Data extracted from a collection:
--------------------------------------------------

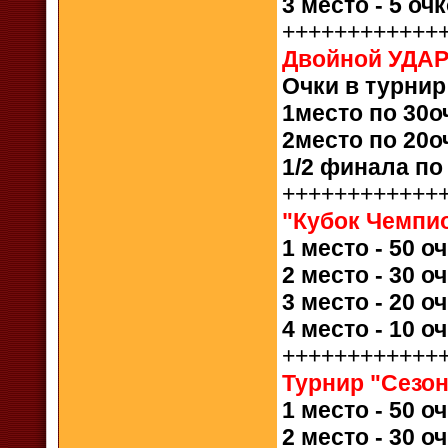
3 место - 5 оч
++++++++++++
Двойной УДА
Очки в турнир
1место по 30о
2место по 20о
1/2 финала по
++++++++++++
"Кубок Чемпи
1 место - 50 о
2 место - 30 о
3 место - 20 о
4 место - 10 о
++++++++++++
Турнир "Сезон
1 место - 50 о
2 место - 30 о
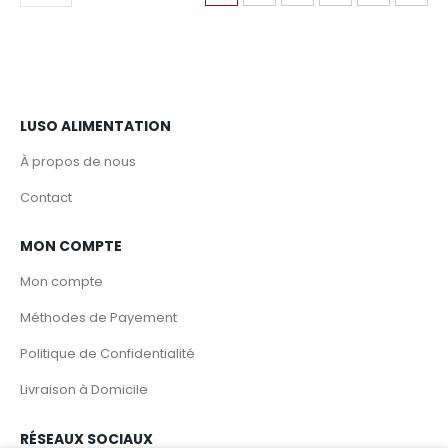
LUSO ALIMENTATION
À propos de nous
Contact
MON COMPTE
Mon compte
Méthodes de Payement
Politique de Confidentialité
Livraison à Domicile
RÉSEAUX SOCIAUX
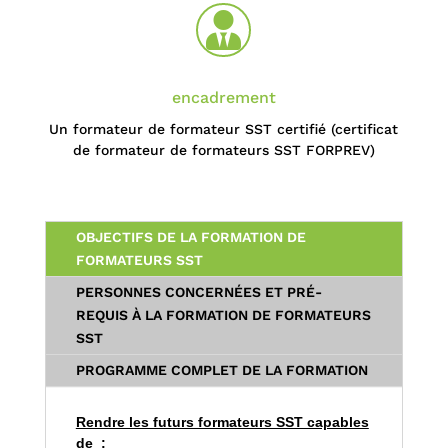

encadrement
Un formateur de formateur SST certifié (certificat
de formateur de formateurs SST FORPREV)
OBJECTIFS DE LA FORMATION DE
FORMATEURS SST
PERSONNES CONCERNÉES ET PRÉ-
REQUIS À LA FORMATION DE FORMATEURS
SST
PROGRAMME COMPLET DE LA FORMATION
Rendre les futurs formateurs SST capables
de
:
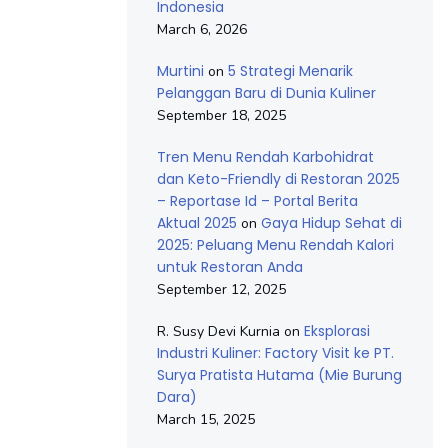
Indonesia
March 6, 2026
Murtini
5 Strategi Menarik
on
Pelanggan Baru di Dunia Kuliner
September 18, 2025
Tren Menu Rendah Karbohidrat
dan Keto-Friendly di Restoran 2025
– Reportase Id – Portal Berita
Aktual 2025
Gaya Hidup Sehat di
on
2025: Peluang Menu Rendah Kalori
untuk Restoran Anda
September 12, 2025
Eksplorasi
R. Susy Devi Kurnia
on
Industri Kuliner: Factory Visit ke PT.
Surya Pratista Hutama (Mie Burung
Dara)
March 15, 2025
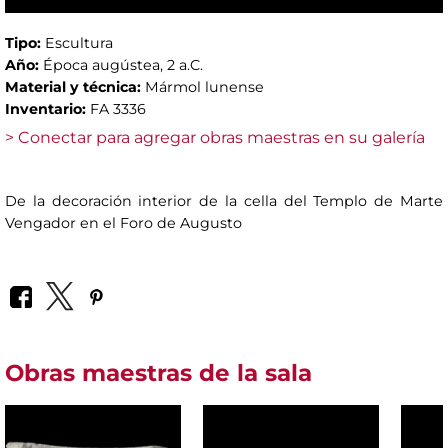
Tipo:
Escultura
Año:
Época augústea, 2 a.C.
Material y técnica:
Mármol lunense
Inventario:
FA 3336
> Conectar para agregar obras maestras en su galería
De la decoración interior de la cella del Templo de Marte
Vengador en el Foro de Augusto
Obras maestras de la sala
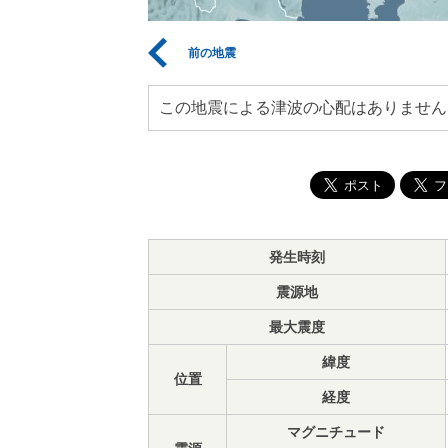
前の地震
この地震による津波の心配はありません
発生時刻
震源地
最大震度
緯度
位置
経度
マグニチュード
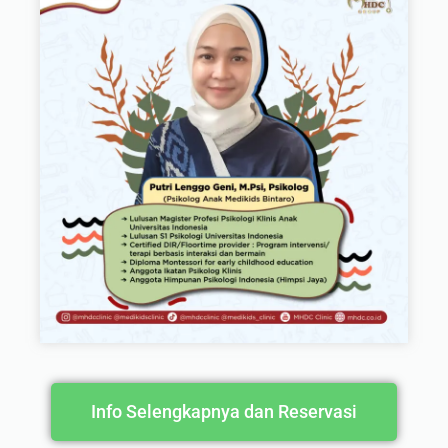
Info Selengkapnya dan Reservasi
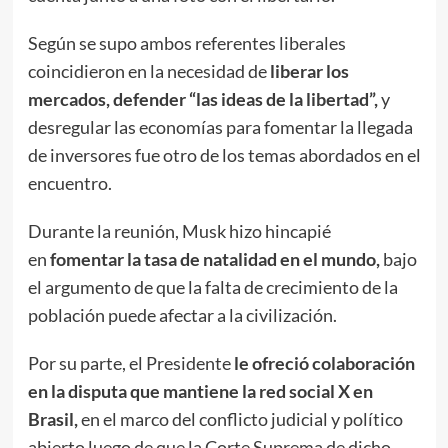
Según se supo ambos referentes liberales
coincidieron en la necesidad de
liberar los
mercados, defender “las ideas de la libertad”,
y
desregular las economías para fomentar la llegada
de inversores fue otro de los temas abordados en el
encuentro.
Durante la reunión, Musk hizo hincapié
en
fomentar la tasa de natalidad en el mundo,
bajo
el argumento de que la falta de crecimiento de la
población puede afectar a la civilización.
Por su parte, el Presidente
le ofreció colaboración
en la disputa que mantiene la red social X en
Brasil,
en el marco del conflicto judicial y político
abierto luego de que la Corte Suprema de dicho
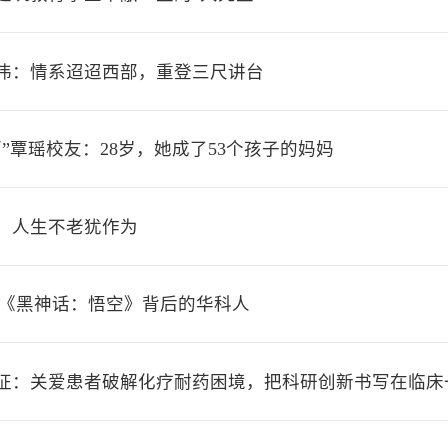
高伟：情系迢迢西部，重登三尺讲台
师”覃瑶校友：28岁，她成了53个孩子的妈妈
，人生不老犹作为
戏《黑神话：悟空》背后的华科人
征：关爱患者破解化疗耐药困境，把科研创新书写在临床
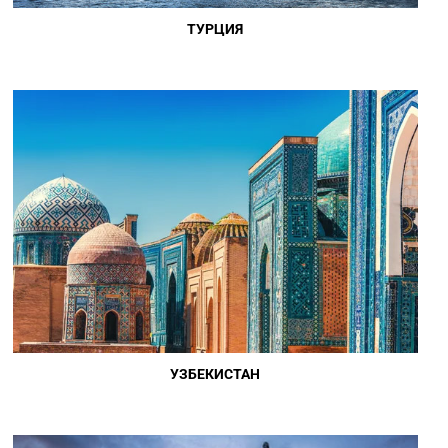
ТУРЦИЯ
УЗБЕКИСТАН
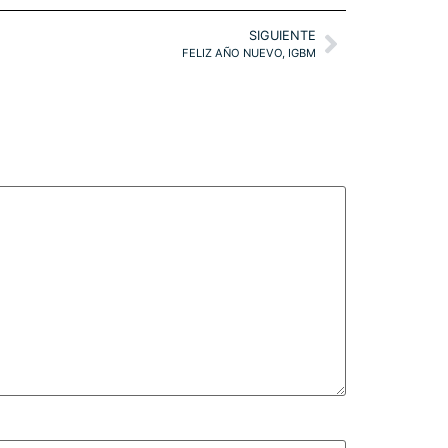
SIGUIENTE
FELIZ AÑO NUEVO, IGBM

--------------------------------------------------

Would you please return all lines of the data that include the word "Kuliner"?

Pelanggan Baru di Dunia Kuliner
Industri Kuliner: Factory Visit ke PT.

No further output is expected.